Roseate Spoonbill

By Clyde Bruffee Hager

Roseate Spoonbill

The place I grew up, Longboat Key, Florida, was idyllic. My father, John Bruffee, was a carpenter and we, including my mother and two older brothers, were not wealthy. But that changed when he died. I was 3 years old and my mother remarried a year later. Let’s just say that William Morris Hager III was well off enough to adopt three boys, have two more kids, and live quite comfortably, much better than we did before.

Here’s a picture of Millar Bay taken from the resort that was a few houses down the street from us. That was our view as well, though our house was three feet above sea level, so the angle from our view was quite lower.

Millar Bay and Sister Keys

It doesn’t matter much where you were raised or how much money you had when it comes to happiness. Your vibe can be anywhere on the map. Willie, my stepfather, was an alcoholic, though a quiet one who, in retrospect, was kind and generous. Mom was “frugal”, a product of the Great Depression, and seemed to always be worrying about money. I could have felt comfortably wealthy, full of gratitude, and happy. But I didn’t. I always felt like I had to be clutching pennies. I was also full of fear and holding down a boiling rage of unknown origin that still hasn’t fully escaped.

One late afternoon in my early teens, I was seething with anger over something and had to get out of the house. Luckily, that was easy to do and I did it often. Our house was right on Millar Bay and we had a variety of small boats. My Irish twin Bill and I bought a kayak, at least that’s what the seller called it. It was homemade, canvas stretched over a wood frame and coated with fiberglass. Open cockpit, it seated the two of us but was at most only three inches above the water on each side. We took it under the bridge into the Gulf of Mexico once and on the way back we were waved over to the shore by a local cop who had stopped on the bridge. He told us never to do that again. He didn’t mention that shark fishing was popular there but we knew that already.

Late afternoons are still a bad, downer time of day for me, I don’t know why. This day was no different, so I slide the kayak into the water and I take my anger out on the paddle. It doesn’t take long to cross Millar Bay the half mile to the Sister Keys. Most of the bay is shallow, only a few feet at high tide and at low tide “the flats” expose a complex ecosystem of shellfish. Slowly, the healing nature of the large body of water begins to shift my mood. 

The Sister Keys are uninhabited strips of land covered with mangroves, sea grapes and other plants that somehow survive on and in the salt water. I cross the Intracoastal Waterway channel and let my momentum take me into the shallow water, just offshore to avoid the bugs. One face-to-face encounter with a banana spider is enough for me.

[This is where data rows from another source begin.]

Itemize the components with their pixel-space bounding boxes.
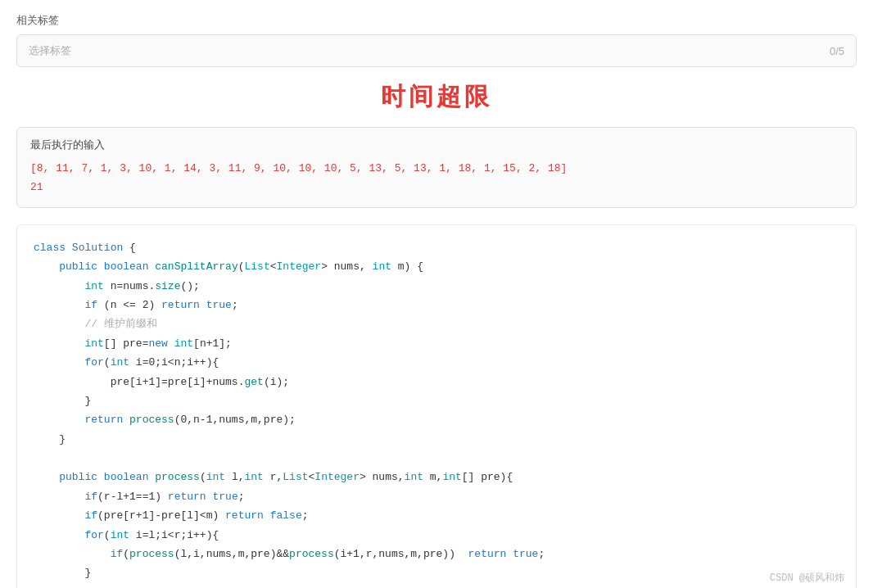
tag-count: 0/5 [830, 45, 844, 57]
code-line-12 [34, 449, 839, 468]
csdn-watermark: CSDN @硕风和炜 [770, 570, 844, 588]
code-line-11: } [34, 430, 839, 449]
code-line-4: if (n <= 2) return true; [34, 296, 839, 314]
code-line-9: } [34, 391, 839, 410]
code-line-1: class Solution { [34, 238, 839, 257]
tag-input-box[interactable]: 选择标签 0/5 [16, 34, 857, 67]
code-line-14: if(r-l+1==1) return true; [34, 487, 839, 506]
code-line-17: if(process(l,i,nums,m,pre)&&process(i+1,… [34, 545, 839, 563]
last-input-line1: [8, 11, 7, 1, 3, 10, 1, 14, 3, 11, 9, 10… [30, 159, 843, 178]
last-input-value: [8, 11, 7, 1, 3, 10, 1, 14, 3, 11, 9, 10… [30, 159, 843, 197]
code-line-6: int[] pre=new int[n+1]; [34, 334, 839, 353]
kw-class: class [34, 242, 66, 254]
code-line-18: } [34, 563, 839, 582]
tag-placeholder: 选择标签 [29, 43, 71, 58]
code-line-7: for(int i=0;i<n;i++){ [34, 353, 839, 372]
code-line-15: if(pre[r+1]-pre[l]<m) return false; [34, 506, 839, 525]
code-line-13: public boolean process(int l,int r,List<… [34, 468, 839, 486]
main-title: 时间超限 [381, 83, 492, 110]
code-section: class Solution { public boolean canSplit… [16, 224, 857, 588]
last-input-label: 最后执行的输入 [30, 138, 843, 152]
last-input-line2: 21 [30, 178, 843, 197]
last-input-section: 最后执行的输入 [8, 11, 7, 1, 3, 10, 1, 14, 3, 1… [16, 127, 857, 208]
code-line-5: // 维护前缀和 [34, 314, 839, 333]
code-line-10: return process(0,n-1,nums,m,pre); [34, 410, 839, 429]
code-line-2: public boolean canSplitArray(List<Intege… [34, 257, 839, 276]
code-line-3: int n=nums.size(); [34, 277, 839, 296]
title-block: 时间超限 [16, 80, 857, 114]
code-line-8: pre[i+1]=pre[i]+nums.get(i); [34, 373, 839, 391]
page-wrapper: 相关标签 选择标签 0/5 时间超限 最后执行的输入 [8, 11, 7, 1,… [0, 0, 873, 588]
code-line-16: for(int i=l;i<r;i++){ [34, 526, 839, 545]
tags-section-label: 相关标签 [16, 13, 857, 28]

The sun is setting and the air is completely calm. Not far away, toward the sunset, I see a flock of pink. Paddling quietly, I creep up on them. Because of a bird-watching group that I was in, I know what they are. Roseate spoonbills were almost completely eliminated when appearances of their feathers on women’s hats became popular. Once hunting was banned they survived, but sightings are rare even in this natural habitat.

The roseate spoonbill is a wading bird with long legs. Their bills are wider at the end and rounded. Most wading birds have sharp pointed bills for spearing fish and breaking scallop shells. The spoonbills gather tiny bits of life as they move their heads slowly back and forth like a beachcomber with a metal detector. They aren’t a solid pink like a flamingo. Their head, neck and back are almost pure white. There is a splash of deep pink across the wing. The rest are shades of iridescent pink.

Roseate Spoonbills

Friendly cumulus clouds sit motionless above the setting sun. Pastel orange and blue paint their edges. The water is like glass. The image below the horizon is a mirror of the image above. I sit in reverie as time stops, the image of beauty emblazoned into my memory forever. Suddenly, my presence is detected and the flock becomes airborne. A blast of pink crosses in front of me. “Thank you”, I whisper.